The Mythology of Place
A father learns that even after moving to the South, the next generation’s regional identity is somewhere inside its electronic devices

THE RITUAL IS grueling. Saturday mornings, we awake at 5 a.m., pack the cooler, drive for 90 minutes to Winston-Salem, or to Greenville, South Carolina, pitch the tent along a high school athletic track, and sit all day in the hot sun. In between, as we wait for the muffled PA system to call 11-year-old boys to compete in the 100-, 200-, or 400-meter runs, we eat fruit, crackers, and turkey sandwiches, and drink Gatorade. Mostly, though, we wait. Then, at sundown, we pack up and drive home.
I signed my son Randy up for the Charlotte Heat Track Club a few months ago. The club, for kids five through 18, is a nonprofit organization that claims in its mission statement to help kids develop self-discipline, which, it turns out, we both needed at the time. Earlier this year, my bank notified me via email that a mountain of deductions of $7.67 apiece over three months had eaten away my checking account balance to below 50 bucks. It didn’t take the SEC to reveal why my money was missing. A few months before that email, I had purchased Randy a new iPod.
The thing about iPods is that users can’t access most content without an Apple account, which must be secured with a credit or debit card (in this case, mine). If all the settings, options, and parental controls had escaped me, what somehow escaped Randy was the fact that Roblox points—after buying the app for $20—aren’t free. When informed about his embezzlement, Randy exhibited Oscar-worthy contrition. He bawled for nearly an hour, called his grandmother in New York for prayer, and offered to spend the rest of his life in servitude repaying the debt. All this made for quite a distraction as I struggled through a digital labyrinth at Bank of America and Apple to explain my situation and beg for a refund. Both companies obliged, another shock.
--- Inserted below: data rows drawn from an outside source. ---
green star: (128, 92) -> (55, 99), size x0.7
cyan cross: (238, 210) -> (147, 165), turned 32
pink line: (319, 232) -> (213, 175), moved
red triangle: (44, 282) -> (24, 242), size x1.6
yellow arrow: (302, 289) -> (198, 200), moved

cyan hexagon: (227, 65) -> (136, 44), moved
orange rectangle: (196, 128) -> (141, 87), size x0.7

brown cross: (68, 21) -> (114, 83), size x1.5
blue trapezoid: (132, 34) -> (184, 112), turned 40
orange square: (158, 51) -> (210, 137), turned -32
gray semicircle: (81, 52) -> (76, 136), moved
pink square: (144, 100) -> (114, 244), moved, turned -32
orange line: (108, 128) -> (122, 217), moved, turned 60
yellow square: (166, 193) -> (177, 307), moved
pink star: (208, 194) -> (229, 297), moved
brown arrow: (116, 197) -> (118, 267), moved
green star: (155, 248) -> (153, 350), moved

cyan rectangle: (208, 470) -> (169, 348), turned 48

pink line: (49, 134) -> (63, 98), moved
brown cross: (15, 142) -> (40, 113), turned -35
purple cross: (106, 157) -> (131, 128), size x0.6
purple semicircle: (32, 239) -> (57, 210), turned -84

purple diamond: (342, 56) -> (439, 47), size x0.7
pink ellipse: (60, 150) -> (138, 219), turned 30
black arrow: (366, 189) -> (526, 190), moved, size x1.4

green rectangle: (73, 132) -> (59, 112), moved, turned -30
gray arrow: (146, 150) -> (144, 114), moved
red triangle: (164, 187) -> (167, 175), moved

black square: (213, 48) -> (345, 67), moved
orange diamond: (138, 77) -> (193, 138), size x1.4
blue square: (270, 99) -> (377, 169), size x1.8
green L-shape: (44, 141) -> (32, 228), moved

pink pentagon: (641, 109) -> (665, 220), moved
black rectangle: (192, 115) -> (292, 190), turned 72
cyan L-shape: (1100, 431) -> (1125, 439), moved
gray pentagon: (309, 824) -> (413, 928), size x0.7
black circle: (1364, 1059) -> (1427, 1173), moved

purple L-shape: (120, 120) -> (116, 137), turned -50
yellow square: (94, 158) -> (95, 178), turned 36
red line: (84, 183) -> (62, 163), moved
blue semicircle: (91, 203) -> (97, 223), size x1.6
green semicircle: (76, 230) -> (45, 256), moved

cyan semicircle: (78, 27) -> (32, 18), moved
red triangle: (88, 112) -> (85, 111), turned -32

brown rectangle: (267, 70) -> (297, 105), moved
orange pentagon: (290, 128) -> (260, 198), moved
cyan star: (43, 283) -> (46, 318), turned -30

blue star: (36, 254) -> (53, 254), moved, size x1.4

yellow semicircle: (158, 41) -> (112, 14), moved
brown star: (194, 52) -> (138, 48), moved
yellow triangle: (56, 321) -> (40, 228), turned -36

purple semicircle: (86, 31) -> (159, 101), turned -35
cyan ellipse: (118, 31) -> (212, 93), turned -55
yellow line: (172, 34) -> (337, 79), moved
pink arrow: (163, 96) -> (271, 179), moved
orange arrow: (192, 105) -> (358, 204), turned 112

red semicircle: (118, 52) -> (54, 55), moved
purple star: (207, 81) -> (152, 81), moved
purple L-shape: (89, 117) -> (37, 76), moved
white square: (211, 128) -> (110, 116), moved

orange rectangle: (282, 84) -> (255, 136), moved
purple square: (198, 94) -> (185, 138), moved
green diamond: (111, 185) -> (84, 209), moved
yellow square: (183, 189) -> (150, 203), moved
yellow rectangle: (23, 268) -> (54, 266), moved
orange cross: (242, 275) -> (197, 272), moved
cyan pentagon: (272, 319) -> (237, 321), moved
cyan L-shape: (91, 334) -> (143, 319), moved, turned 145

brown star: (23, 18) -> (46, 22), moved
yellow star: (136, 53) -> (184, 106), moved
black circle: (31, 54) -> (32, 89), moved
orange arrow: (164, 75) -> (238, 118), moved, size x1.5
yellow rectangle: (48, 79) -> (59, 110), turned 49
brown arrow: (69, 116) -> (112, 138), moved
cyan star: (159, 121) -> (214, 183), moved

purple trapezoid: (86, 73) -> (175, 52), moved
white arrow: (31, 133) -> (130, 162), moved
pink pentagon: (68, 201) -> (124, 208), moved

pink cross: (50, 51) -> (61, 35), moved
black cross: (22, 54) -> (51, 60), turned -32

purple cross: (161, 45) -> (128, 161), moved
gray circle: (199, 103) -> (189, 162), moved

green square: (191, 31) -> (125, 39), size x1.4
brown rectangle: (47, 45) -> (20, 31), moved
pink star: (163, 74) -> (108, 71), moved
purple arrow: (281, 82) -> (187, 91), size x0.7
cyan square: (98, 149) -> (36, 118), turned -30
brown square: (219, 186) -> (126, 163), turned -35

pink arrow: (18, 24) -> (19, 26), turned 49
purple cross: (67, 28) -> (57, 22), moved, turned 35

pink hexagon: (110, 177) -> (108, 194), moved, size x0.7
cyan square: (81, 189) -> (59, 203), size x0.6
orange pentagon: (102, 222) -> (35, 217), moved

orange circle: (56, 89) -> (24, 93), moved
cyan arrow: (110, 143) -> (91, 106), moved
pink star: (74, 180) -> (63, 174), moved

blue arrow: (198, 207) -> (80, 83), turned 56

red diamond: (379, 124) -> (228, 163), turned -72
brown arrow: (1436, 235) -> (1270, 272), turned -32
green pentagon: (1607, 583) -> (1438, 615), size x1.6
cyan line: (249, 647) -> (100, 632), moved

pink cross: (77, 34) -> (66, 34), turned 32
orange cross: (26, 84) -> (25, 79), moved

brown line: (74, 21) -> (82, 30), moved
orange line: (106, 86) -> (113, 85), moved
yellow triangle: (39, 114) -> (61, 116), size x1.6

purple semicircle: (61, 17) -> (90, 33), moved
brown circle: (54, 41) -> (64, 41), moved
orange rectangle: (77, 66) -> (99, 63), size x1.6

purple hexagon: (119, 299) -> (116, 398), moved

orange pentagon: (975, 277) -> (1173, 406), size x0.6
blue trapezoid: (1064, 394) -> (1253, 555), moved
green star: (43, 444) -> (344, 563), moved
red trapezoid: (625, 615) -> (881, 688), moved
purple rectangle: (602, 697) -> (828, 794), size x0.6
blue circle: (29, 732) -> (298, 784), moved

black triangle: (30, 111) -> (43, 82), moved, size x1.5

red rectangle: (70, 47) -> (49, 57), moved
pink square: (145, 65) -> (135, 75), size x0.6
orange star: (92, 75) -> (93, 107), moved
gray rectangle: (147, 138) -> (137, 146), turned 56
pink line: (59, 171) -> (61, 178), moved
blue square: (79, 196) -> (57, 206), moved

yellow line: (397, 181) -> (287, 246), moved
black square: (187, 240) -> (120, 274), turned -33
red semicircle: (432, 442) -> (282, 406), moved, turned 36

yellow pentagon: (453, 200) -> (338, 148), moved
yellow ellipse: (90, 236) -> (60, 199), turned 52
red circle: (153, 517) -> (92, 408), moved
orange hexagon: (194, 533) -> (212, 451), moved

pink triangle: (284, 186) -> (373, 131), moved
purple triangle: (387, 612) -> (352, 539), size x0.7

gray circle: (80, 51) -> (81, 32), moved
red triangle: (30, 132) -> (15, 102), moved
The incident shook me, perhaps because it revealed my own insecurities about losing my kids, ages 11, 15, and 17, inside the widening digital divide between our generations. Even more, it exposed my delusion that transplanting my family from frenetic New York to a simpler life in Charlotte a decade ago would somehow make parenting easier, as though such virtues as kindness, honesty, and a strong work ethic came as a bonus for living beneath the Mason-Dixon line. By now, it’s clear to me that the South offers no such recipe for good parenting, just a sunnier place to screw it up.
This year, several thousand families will move to Charlotte, mostly from Northern states, looking for warmer weather, lower cost of living, and an easier way of life. And if they are anything like me, they too will come hauling their own unrealistic expectations—as well as a bag full of devices that create worlds of their own; iPods, iPhones, X-Boxes, PlayStations, you name it. These things, in my case, have worked to dilute my currency—and certainty—as a parent. In my kids’ online universes, they are ageless, wise, savvy, and powerful. I am clumsy: I text slowly, still use Facebook, and the last computer game I mastered was probably Pac-Man. My earnest teachings about trust, respect, and honor get lost in their blaze of messages on Instagram, Twitter, and Snapchat.
A few weeks ago, during one of his track meets, Randy placed second in the 200-meter. He was proud, having spent weeks training—stretching, sprinting, and jogging for miles three nights a week at the Mallard Creek High School track. Afterward, I took him to his favorite dinner spot: Bojangles, a restaurant he only knows because we live here in the South.
When we got home, his older brothers were sitting on the sofa gazing into their smartphones. He fist-bumped them and headed upstairs to shower for bed. Later that night, after thinking long and hard about what I wanted to say, I sent Randy a text message. To me and my generation, this isn’t nearly as personal as going upstairs and talking to him face to face, but if I’ve learned anything about parenting, it’s that how a message is delivered is far less important than making sure it’s received. I texted him to meet him where he was, to make sure I was heard by one of the most important people in my life. But instead of using texting lingo, I decided to go off an old standard that worked wonders for me growing up in the North: “Good job, man! Keep it up!”